Would you please output, word for word, the span of the listing below that opens on the line containing "Skip to content" and closes on the line containing "Hi, Welcome back!"? Include both ends and nothing more.

## [Record extracts]
---------------
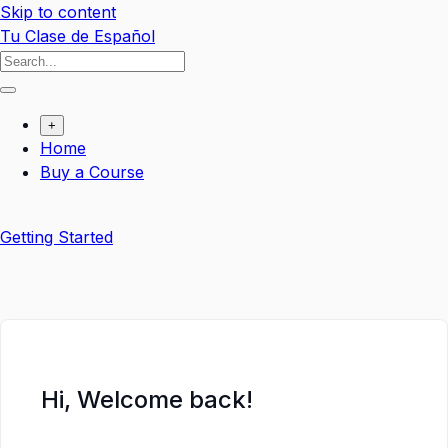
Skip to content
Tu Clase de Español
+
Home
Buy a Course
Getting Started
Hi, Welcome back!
---------------
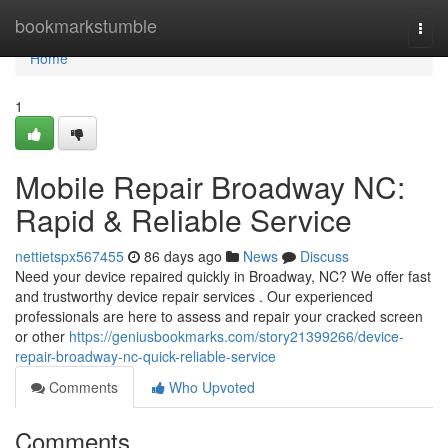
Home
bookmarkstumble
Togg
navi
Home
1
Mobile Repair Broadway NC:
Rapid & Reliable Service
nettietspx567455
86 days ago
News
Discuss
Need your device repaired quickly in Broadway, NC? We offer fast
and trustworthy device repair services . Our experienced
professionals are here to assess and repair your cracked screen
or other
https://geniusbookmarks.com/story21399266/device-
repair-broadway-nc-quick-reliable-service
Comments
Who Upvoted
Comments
---------------
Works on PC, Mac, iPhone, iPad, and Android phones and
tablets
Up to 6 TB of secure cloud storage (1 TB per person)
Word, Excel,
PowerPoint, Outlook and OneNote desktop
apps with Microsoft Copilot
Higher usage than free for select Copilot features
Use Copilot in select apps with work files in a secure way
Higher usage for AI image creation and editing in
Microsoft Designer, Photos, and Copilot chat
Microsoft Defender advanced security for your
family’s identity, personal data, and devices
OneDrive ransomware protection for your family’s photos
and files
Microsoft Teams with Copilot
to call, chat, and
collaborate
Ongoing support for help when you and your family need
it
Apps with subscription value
---------------
## [Finished task]
Skip to content
Tu Clase de Español
+
Home
Buy a Course
Getting Started
Hi, Welcome back!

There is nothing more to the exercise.